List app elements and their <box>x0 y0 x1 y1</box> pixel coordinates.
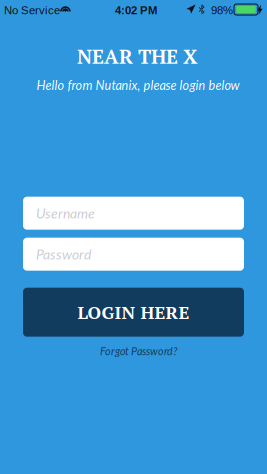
button[interactable]: Username <box>23 197 244 230</box>
staticText: Username <box>36 205 95 222</box>
staticText: No Service <box>4 4 60 17</box>
staticText: Forgot Password? <box>100 345 177 358</box>
staticText: Hello from Nutanix, please login below <box>36 78 240 93</box>
staticText: LOGIN HERE <box>78 300 190 324</box>
staticText: Password <box>36 246 91 263</box>
staticText: NEAR THE X <box>77 43 198 70</box>
button[interactable]: LOGIN HERE <box>23 288 244 337</box>
staticText: 4:02 PM <box>115 4 157 17</box>
staticText: 98% <box>211 4 233 17</box>
button[interactable]: Forgot Password? <box>90 345 177 358</box>
button[interactable]: Password <box>23 238 244 271</box>
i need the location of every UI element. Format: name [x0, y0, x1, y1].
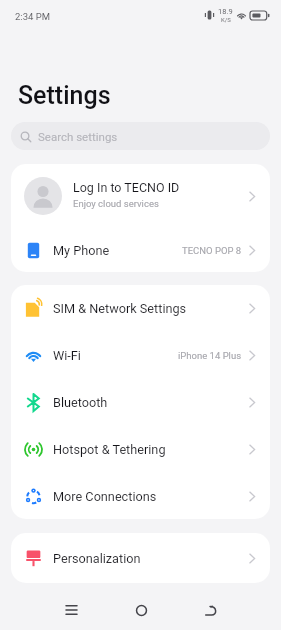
staticText: 18.9: [218, 7, 233, 16]
staticText: More Connections: [53, 489, 157, 504]
staticText: Wi-Fi: [53, 348, 81, 363]
button[interactable]: Recent apps: [49, 588, 93, 630]
staticText: Personalization: [53, 551, 141, 566]
button[interactable]: More Connections: [11, 473, 270, 519]
staticText: iPhone 14 Plus: [178, 350, 242, 361]
staticText: Enjoy cloud services: [73, 198, 159, 209]
button[interactable]: Back: [189, 588, 233, 630]
staticText: SIM & Network Settings: [53, 301, 187, 316]
button[interactable]: Personalization: [11, 533, 270, 583]
button[interactable]: Home: [119, 588, 163, 630]
button[interactable]: My Phone: [11, 228, 270, 272]
staticText: My Phone: [53, 243, 110, 258]
staticText: Bluetooth: [53, 395, 108, 410]
button[interactable]: Hotspot & Tethering: [11, 426, 270, 473]
button[interactable]: SIM & Network Settings: [11, 285, 270, 332]
staticText: K/S: [221, 16, 231, 23]
button[interactable]: Search settings: [11, 122, 270, 150]
button[interactable]: Bluetooth: [11, 379, 270, 426]
button[interactable]: Log In to TECNO ID: [11, 164, 270, 228]
staticText: 2:34 PM: [15, 11, 50, 22]
button[interactable]: Wi-Fi: [11, 332, 270, 379]
staticText: Hotspot & Tethering: [53, 442, 166, 457]
staticText: Settings: [18, 81, 111, 110]
staticText: Search settings: [38, 130, 118, 143]
staticText: Log In to TECNO ID: [73, 180, 180, 195]
staticText: TECNO POP 8: [182, 245, 242, 256]
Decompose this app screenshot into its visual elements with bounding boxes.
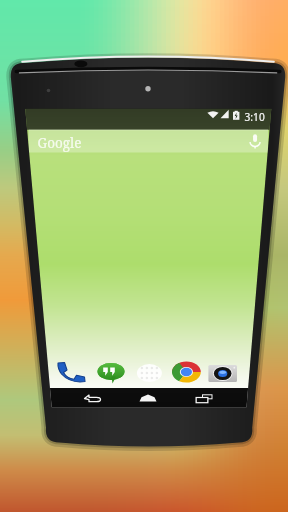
button[interactable]: Device preview bbox=[0, 0, 288, 512]
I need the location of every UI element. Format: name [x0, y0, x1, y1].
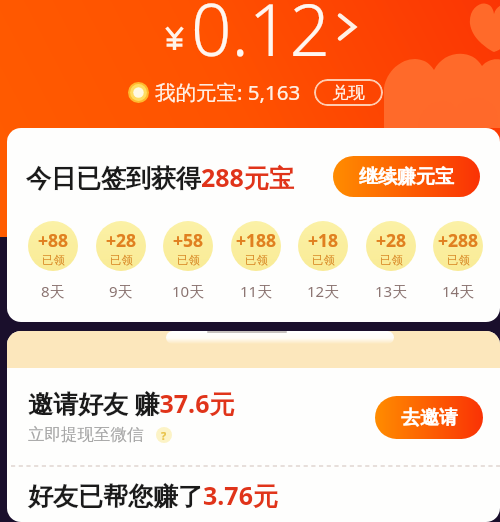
········
» **Problem to solve**
All lines holding the word "Forgot" must be found in the listing and copied.

» **Solution to this problem**
staticText: Forgot Password? <box>100 345 177 358</box>
button[interactable]: Forgot Password? <box>90 345 177 358</box>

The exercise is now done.